WHAT YOU ARE ASKED TO DO:
An exact copy of every entry is needed, without any of the pictures.

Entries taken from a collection
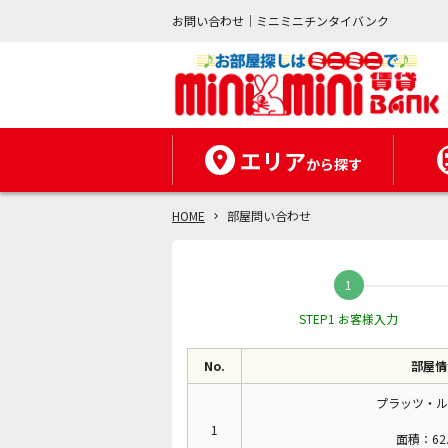
お問い合わせ｜ミニミニチンタイバンク
エリア
から探す
HOME
部屋問い合わせ
STEP1 お客様入力
No.
部屋情
プラッツ・ル
1
面積：62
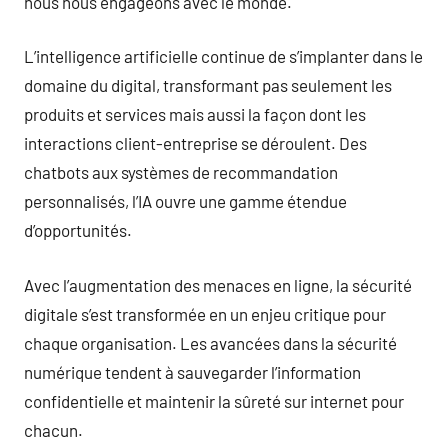
nous nous engageons avec le monde.
L’intelligence artificielle continue de s’implanter dans le
domaine du digital, transformant pas seulement les
produits et services mais aussi la façon dont les
interactions client-entreprise se déroulent. Des
chatbots aux systèmes de recommandation
personnalisés, l’IA ouvre une gamme étendue
d’opportunités.
Avec l’augmentation des menaces en ligne, la sécurité
digitale s’est transformée en un enjeu critique pour
chaque organisation. Les avancées dans la sécurité
numérique tendent à sauvegarder l’information
confidentielle et maintenir la sûreté sur internet pour
chacun.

ANSWER SECTION:
お問い合わせ｜ミニミニチンタイバンク
エリア
から探す
HOME
部屋問い合わせ
STEP1 お客様入力
No.
部屋情
プラッツ・ル
1
面積：62
nous nous engageons avec le monde.
L’intelligence artificielle continue de s’implanter dans le
domaine du digital, transformant pas seulement les
produits et services mais aussi la façon dont les
interactions client-entreprise se déroulent. Des
chatbots aux systèmes de recommandation
personnalisés, l’IA ouvre une gamme étendue
d’opportunités.
Avec l’augmentation des menaces en ligne, la sécurité
digitale s’est transformée en un enjeu critique pour
chaque organisation. Les avancées dans la sécurité
numérique tendent à sauvegarder l’information
confidentielle et maintenir la sûreté sur internet pour
chacun.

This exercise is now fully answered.